There are a few differences between this 19" model and the compact mini-pc R86S. The most obvious
difference is the form factor. The R86S is super compact, not inherently rack mountable,
although I 3D printed a bracket for it. Looking inside, the motherboard is mostly obscured bya large
cooling block with fins that are flush with the top plate. There are 5 copper ports in the front: 2x
Intel i226-V (these are 2.5Gbit) and 3x Intel i210 (these are 1Gbit), and one of them offers POE,
which can be very handy to power a camera or wifi access point. A nice touch.

The Gowin server comes with an OCP v2.0 port, just like the R86S does. There's a custom bracket with
a ribbon cable to the motherboard, and in the bracket is housed a Mellanox ConnectX-4 LX 2x25Gbit
network card.

### A look inside

{{< image width="350px" float="right" src="/assets/gowin-n305/mobo.jpg" alt="Gowin mobo" >}}

The machine comes with an Intel i3-N305 (Alder Lake) CPU running at a max clock of 3GHz and 4x8GB of
LPDDR5 memory at 4800MT/s -- and considering the Alder Lake can make use of 4-channel memory, this
thing should be plenty fast. The memory is soldered to the board, though, so there's no option of
expanding or changing the memory after buying the unit.

Using `likwid-topology`, I determine that the 8-core CPU has no hyperthreads, but just straight up 8
cores with 32kB of L1 cache, two times 2MB of L3 cache (shared between cores 0-3, and another bank
shared between cores 4-7), and 6MB of L3 cache shared between all 8 cores. This is again a step up
from the Jasper Lake CPU, and should make VPP run a little bit faster.

What I find a nice touch is that Gowin has shipped this board with a 128GB MMC flash disk, which
appears in Linux as `/dev/mmcblk0` and can be used to install an OS. However, there are also two
NVME slots with M.2 2280, one M.SATA slot and two additional SATA slots with 4-pin power. On the
side of the chassis is a clever bracket that holds three 2.5" SSDs in a staircase configuration.
That's quite a lot of storage options, and given the CPU has some oompf, this little one could
realistically be a NAS, although I'd prefer it to be a VPP router!

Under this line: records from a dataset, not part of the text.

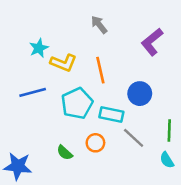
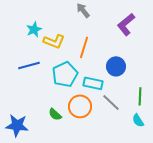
orange line: (100, 70) -> (84, 47), turned 30
orange circle: (95, 143) -> (80, 106), size x1.5

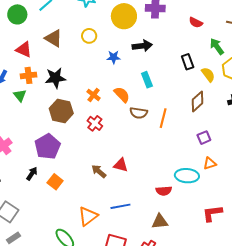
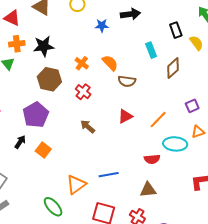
cyan rectangle: (147, 80) -> (151, 50), moved
brown diamond: (198, 101) -> (173, 68), moved
orange line: (163, 118) -> (158, 120), moved, turned 30
red triangle: (121, 165) -> (125, 116), moved, turned -42
brown arrow: (99, 171) -> (88, 127), moved

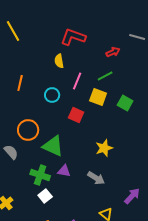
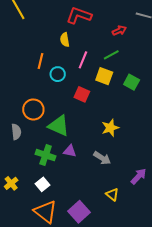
orange line: (20, 83) -> (40, 61), moved
gray semicircle: (11, 152) -> (16, 132), turned 35
white square: (45, 196) -> (42, 184), moved

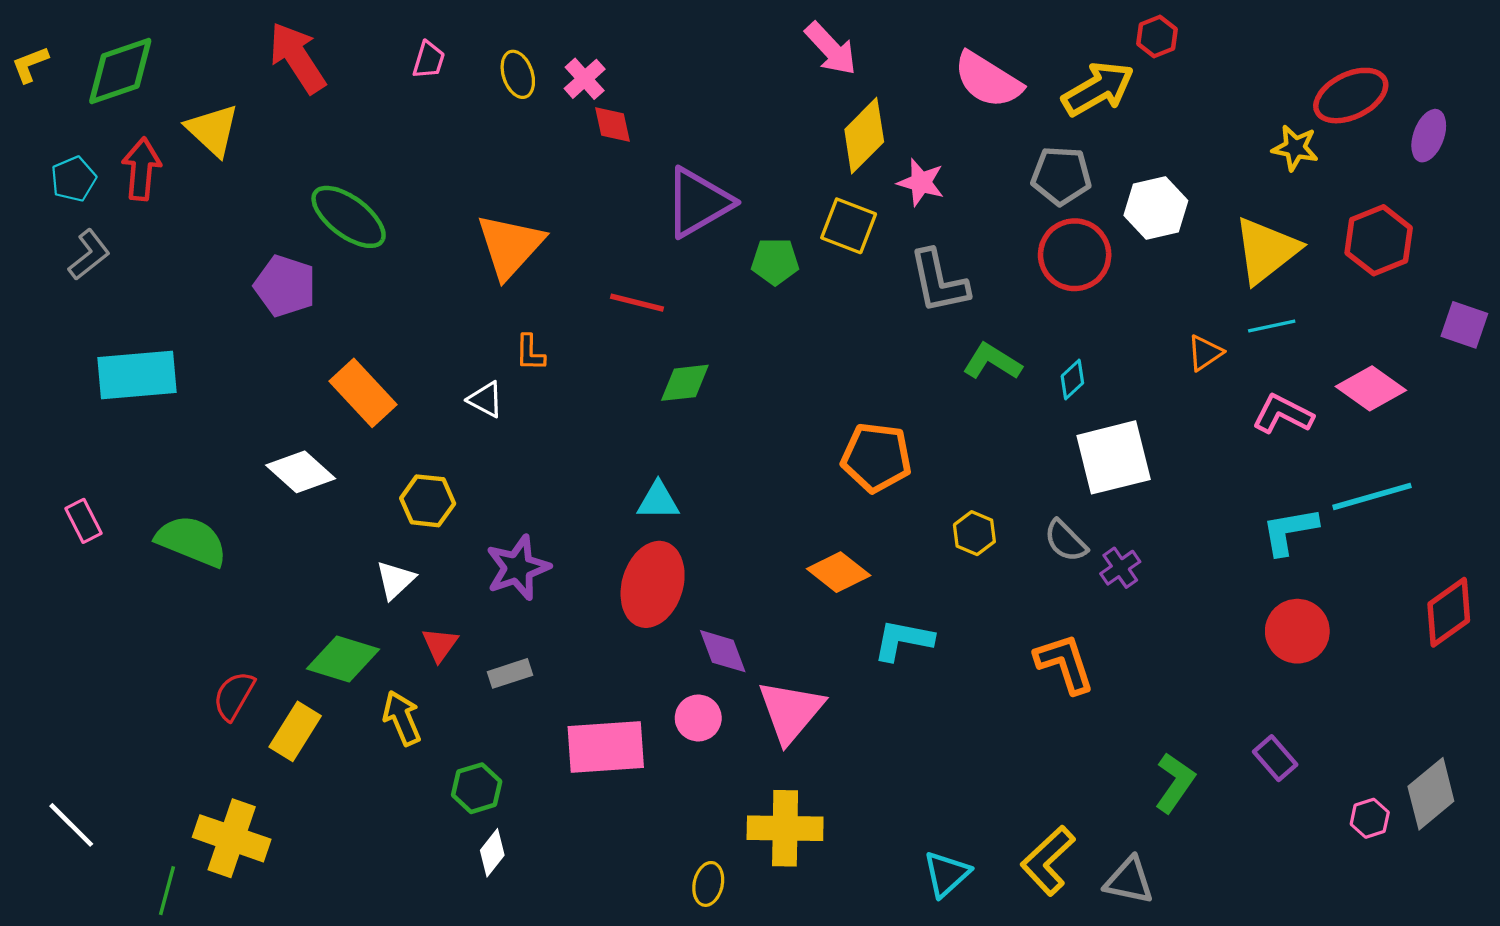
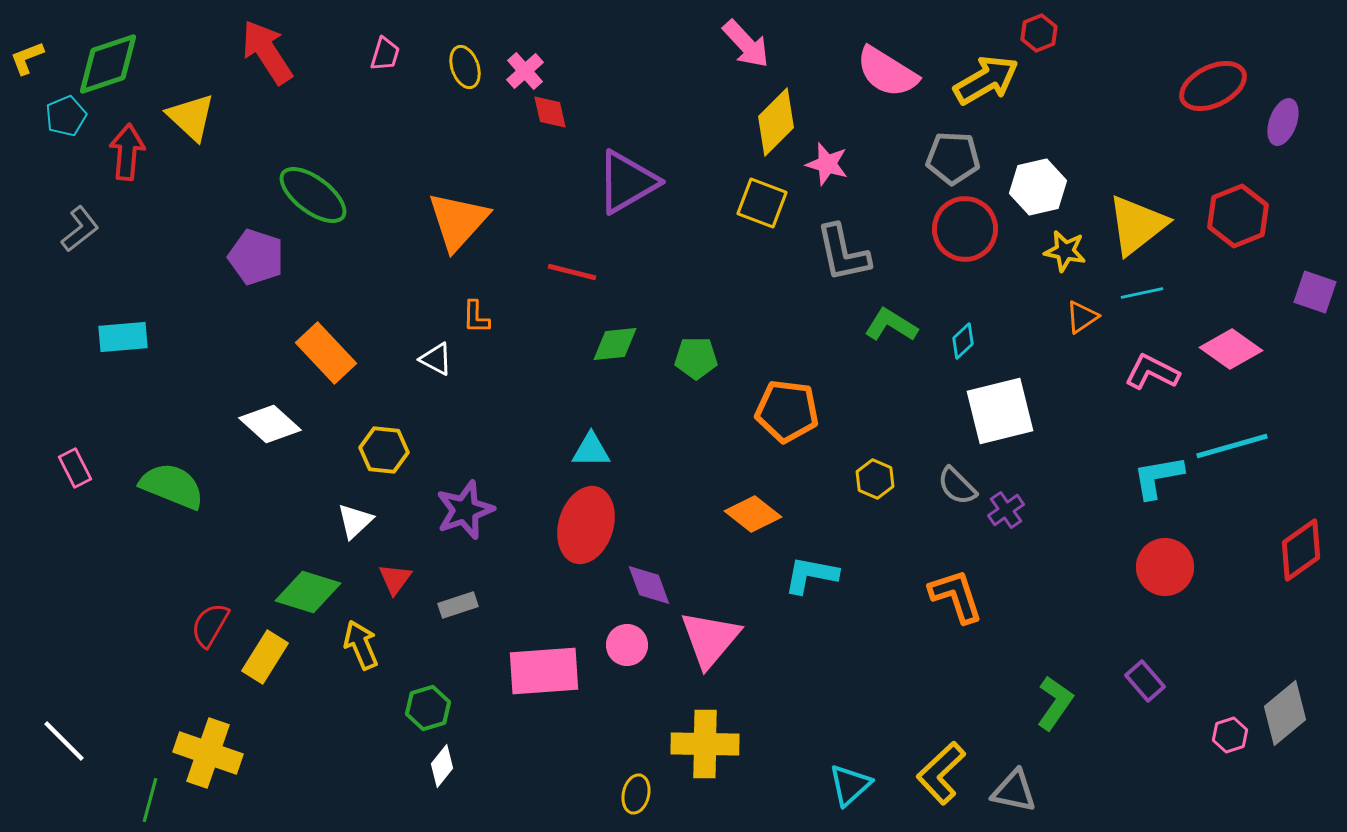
yellow star: (1295, 148) -> (1065, 251), moved
cyan pentagon: (73, 179) -> (66, 116), moved
green pentagon: (775, 261) -> (696, 358), moved
cyan rectangle: (137, 375) -> (123, 337), size x0.7

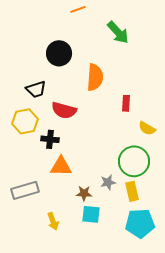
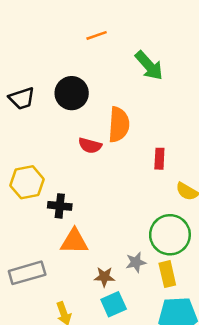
black trapezoid: (36, 89) -> (22, 98), moved
red semicircle: (64, 110) -> (90, 146), moved, size x0.7
cyan square: (91, 214) -> (114, 304), turned -30

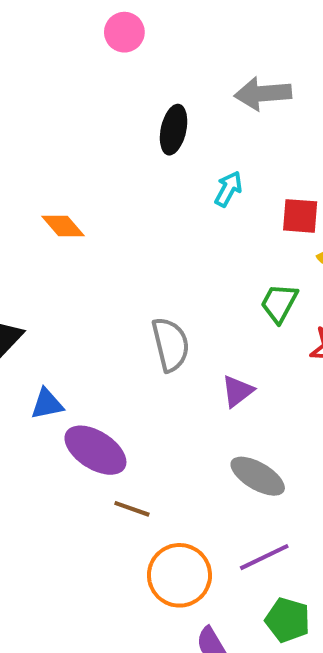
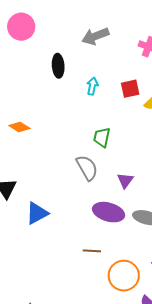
pink circle: (124, 32) -> (21, 27), size x1.4
green trapezoid: (279, 303) -> (102, 137), moved
blue triangle: (47, 404) -> (37, 213), size x1.4
purple ellipse: (95, 450) -> (109, 212), moved

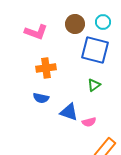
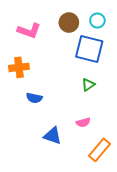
orange cross: (46, 68) -> (19, 67), moved
blue triangle: (69, 112) -> (53, 136), moved

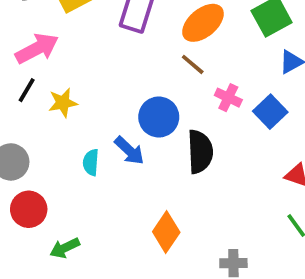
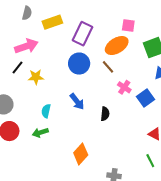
blue circle: (159, 117) -> (79, 64), moved
blue arrow: (129, 151) -> (77, 101), moved
black semicircle: (200, 152) -> (105, 114), size x0.6
green arrow: (65, 248) -> (40, 133), moved

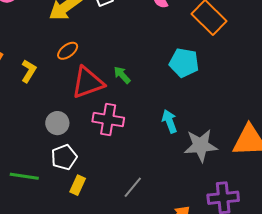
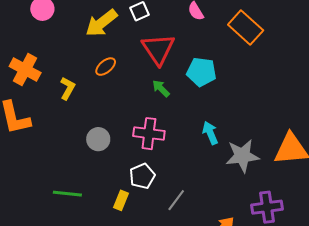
cyan pentagon: (184, 63) -> (202, 72), moved
red triangle: (88, 83) -> (158, 49), moved, turned -42
white pentagon: (64, 157) -> (142, 176), moved

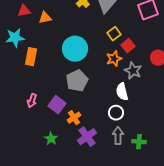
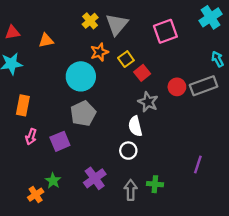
red triangle: (24, 11) -> (12, 32), moved
orange rectangle: (31, 57) -> (23, 105), moved
orange star: (114, 59) -> (99, 52), moved
purple square: (57, 105) -> (60, 141), turned 30
orange cross: (74, 118) -> (36, 195), moved
gray arrow: (118, 136) -> (131, 190), moved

{{< image width="350px" float="right" src="/assets/gowin-n305/ocp-ssd.jpg" alt="Gowin ocp-ssd" >}}

The copper RJ45 ports are all on the motherboard, and there's an OCP breakout port that fits any OCP
v2.0 network card. Gowin shipped it with a ConnectX-4 LX, but since I had a ConnectX-5 EN, I will
take a look at performance with both cards. One critical observation, as with the Jasper Lake R86S,
is that there are only 4 PCIe v3.0 lanes routed to the OCP, which means that the spiffy x8 network
interfaces (both the Cx4 and the Cx5 I have here) will run at half speed. Bummer!

The power supply is a 100-240V switching PSU with about 150W of power available. When running idle,
with one 1TB NVME drive, I measure 38.2W on the 220V side. When running VPP at full load, I measure
47.5W of total load. That's totally respectable for a 2x 25G + 2x 2.5G + 3x 1G VPP router.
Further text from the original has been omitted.